第43話
嫌疑は、瞬く間に広まっていった。
公爵夫人が先妻たちを毒殺した犯人かもしれない。その噂は社交界を駆け巡った。長年育てられてきた「死神公爵」の悪評と、それは不気味なほどよく馴染んだ。私を糾弾する声は、日に日に大きくなっていった。
ハルヴァート家の対応は、冷たかった。
使者を通じて、彼らはこう告げてきた。秘伝の毒が本当に使われたのなら、由々しき事態である、と。けれど、私を庇おうとはしなかった。むしろ、こう匂わせた。あの不吉な娘なら、やりかねない、と。
厄介払いした娘が、家の秘伝で人を殺した。彼らにとって私は、いつでも切り捨てられる、不吉な存在に過ぎなかった。
社交界の貴婦人たちも、手のひらを返した。
あれほど好奇の目を向けてきた彼女たちは、今や私を、化け物でも見るように遠巻きにした。毒に愛され、人を殺す恐ろしい女。それが、私に貼られた新たな烙印だった。味方と呼べるのは、クラウスとハンナ、そして城のわずかな者たちだけ。外の世界はすべて、私の敵に回ろうとしていた。
オーレリアの罠は、完璧だった。
彼女は姿を一切見せなかった。ローゼ夫人として慈善の仮面をかぶったまま、影から糸を引いていた。仕組まれた証拠。育てられた噂。実家の冷淡。すべてが計算され尽くしていた。毒の効かぬ私を、社会的に抹殺するために。
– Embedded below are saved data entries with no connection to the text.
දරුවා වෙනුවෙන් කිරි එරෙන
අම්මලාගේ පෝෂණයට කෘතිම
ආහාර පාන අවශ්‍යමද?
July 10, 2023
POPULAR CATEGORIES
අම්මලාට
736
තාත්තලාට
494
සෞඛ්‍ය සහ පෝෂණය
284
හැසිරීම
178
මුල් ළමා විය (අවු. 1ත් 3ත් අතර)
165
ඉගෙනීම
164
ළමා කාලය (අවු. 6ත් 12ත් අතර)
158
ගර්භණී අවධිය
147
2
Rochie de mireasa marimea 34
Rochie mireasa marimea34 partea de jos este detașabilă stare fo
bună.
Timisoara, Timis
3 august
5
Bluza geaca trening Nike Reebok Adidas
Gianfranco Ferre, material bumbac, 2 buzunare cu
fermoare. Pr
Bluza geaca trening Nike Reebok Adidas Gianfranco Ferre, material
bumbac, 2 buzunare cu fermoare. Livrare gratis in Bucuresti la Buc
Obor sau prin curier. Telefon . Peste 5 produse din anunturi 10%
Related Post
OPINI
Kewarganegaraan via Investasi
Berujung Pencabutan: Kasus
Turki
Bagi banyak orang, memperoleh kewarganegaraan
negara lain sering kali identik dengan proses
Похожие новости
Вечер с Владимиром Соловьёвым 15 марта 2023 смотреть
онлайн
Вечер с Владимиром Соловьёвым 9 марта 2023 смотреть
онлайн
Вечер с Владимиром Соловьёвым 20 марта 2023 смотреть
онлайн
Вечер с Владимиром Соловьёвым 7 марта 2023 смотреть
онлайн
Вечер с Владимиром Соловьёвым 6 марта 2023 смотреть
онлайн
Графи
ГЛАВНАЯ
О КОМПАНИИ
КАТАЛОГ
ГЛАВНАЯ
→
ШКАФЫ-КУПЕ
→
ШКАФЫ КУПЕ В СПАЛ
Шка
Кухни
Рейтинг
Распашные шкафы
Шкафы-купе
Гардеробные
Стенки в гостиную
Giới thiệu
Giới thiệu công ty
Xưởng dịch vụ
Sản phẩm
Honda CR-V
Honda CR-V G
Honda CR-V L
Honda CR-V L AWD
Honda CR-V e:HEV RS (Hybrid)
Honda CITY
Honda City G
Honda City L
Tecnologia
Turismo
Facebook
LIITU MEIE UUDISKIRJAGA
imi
私は追い詰められていた。反論しようにも、証拠がない。秘伝の毒は確かに、私の部屋から見つかった。それを覆す術が、なかった。
「リネット」
その夜、クラウスが私の部屋を訪れた。
彼の顔は苦悩に満ちていた。彼もまた、私を庇おうとしたために立場を悪くしていた。死神公爵が毒の花嫁をかばっている。それは二人を、いっそう孤立させた。
「すまない」
彼は絞り出すように言った。
「私がもっと早く動いていれば。お前をこんな目に、遭わせずに済んだ」
「あなたのせいではありません」
私は首を振った。
「これはオーレリアの策略です。彼女は、私が真実に近づいたから先手を打ってきた。……つまり、それだけ焦っているのです。追い詰められた証拠です」
私は努めて気丈に言った。けれど内心では、震えていた。このままでは私は、犯人として裁かれてしまう。城を追われ、あるいは命さえ奪われるかもしれない。
けれど、屈する気はなかった。
私は頭の中で必死に、考えを巡らせた。この罠を破る方法を。オーレリアの仕組んだ嫌疑を晴らす道を。
鍵は、ひとつだった。
秘伝の毒が、どうやってこの城に持ち込まれたのか。私を通さず、その毒が城内に入った経路を明らかにすれば。それを辿れば、必ず内通者に、そしてオーレリアにたどり着ける。
「クラウス様」
私は顔を上げた。
「私は諦めません。反撃します。秘伝の毒が私の手を経ずに、どうやってこの城へ入ったのか。それを突き止めれば、内通者の正体が暴けます。そして、その先にオーレリアがいます」
クラウスの瞳に、わずかな光が戻った。
「ハンナや、城の者たちの力を借りましょう。味方はまだ、この城の中にいます。私たちは、ひとりではありません」
窓の外で、霧が渦巻いていた。
絶体絶命の窮地。けれど私の中で、反撃の炎が静かに燃え始めていた。
オーレリア。あなたは私を犯人に仕立て上げた。けれど、その焦りこそが、あなたの命取りになる。
私は固く拳を握った。明日から反撃が始まる。仕組まれた毒の、その出所を必ず暴き出してみせる。
長い夜の向こうに、夜明けの気配が、かすかに漂っていた。